The vibe is inimitably like that of Deaf Havana, at any era other than their earliest. It’s the clearest parallel for where Colour finds itself, in emotionally stark and strident Britrock that’s a bit deeper and more explorative of its own impulses. Pair that with some retained folk-rock texture (the most resemblance to Deaf Havana that it bears is to Old Souls on those merits), and songs like Conditional Love or Weathering don’t feel like that much of a departure overall. Sure, there are poppier cues taken, notably on Reno and Always with their own interpretations of wiry alt-pop tightness, but Colour is generally the organic next step that it ought to be. It’s perhaps a bit bigger and more blustery than what preceded it; otherwise, the evolutional throughline is fairly easy to trace.

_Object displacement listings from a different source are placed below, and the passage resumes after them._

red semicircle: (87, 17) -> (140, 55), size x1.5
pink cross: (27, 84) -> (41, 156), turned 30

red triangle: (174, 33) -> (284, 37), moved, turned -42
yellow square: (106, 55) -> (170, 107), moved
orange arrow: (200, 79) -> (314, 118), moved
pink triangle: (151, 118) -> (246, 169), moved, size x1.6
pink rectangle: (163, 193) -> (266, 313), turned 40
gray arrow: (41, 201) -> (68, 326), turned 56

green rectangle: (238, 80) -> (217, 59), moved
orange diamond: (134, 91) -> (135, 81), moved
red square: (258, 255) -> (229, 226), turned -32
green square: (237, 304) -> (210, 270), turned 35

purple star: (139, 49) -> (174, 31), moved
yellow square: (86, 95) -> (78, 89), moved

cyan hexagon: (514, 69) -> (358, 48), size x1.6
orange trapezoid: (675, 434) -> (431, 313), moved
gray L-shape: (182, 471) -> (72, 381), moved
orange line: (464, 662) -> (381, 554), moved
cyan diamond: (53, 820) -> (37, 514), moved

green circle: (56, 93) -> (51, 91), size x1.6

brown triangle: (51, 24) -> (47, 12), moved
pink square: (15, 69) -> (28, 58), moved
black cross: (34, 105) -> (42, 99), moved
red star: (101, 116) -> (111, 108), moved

There isn’t too much of a divergence among that either, as Jim Lockey And The Solemn Sun’s existing bedrock is still an applicable base. It’s all expansively emotional, and broad in a way that owns that side of itself without drifting into meaninglessness. Jim Lockey’s vocals really are the ideal anchor for that, even if some of the gravel from past iterations has been bound and stabilised. Now, there’s more of a focus on the approachable humanity of his performance, and his comfort in projecting vulnerability to wide-eyed romance and back down to melancholy. The comparisons to James Veck-Gilodi are welcomed, albeit with a slightly narrower range.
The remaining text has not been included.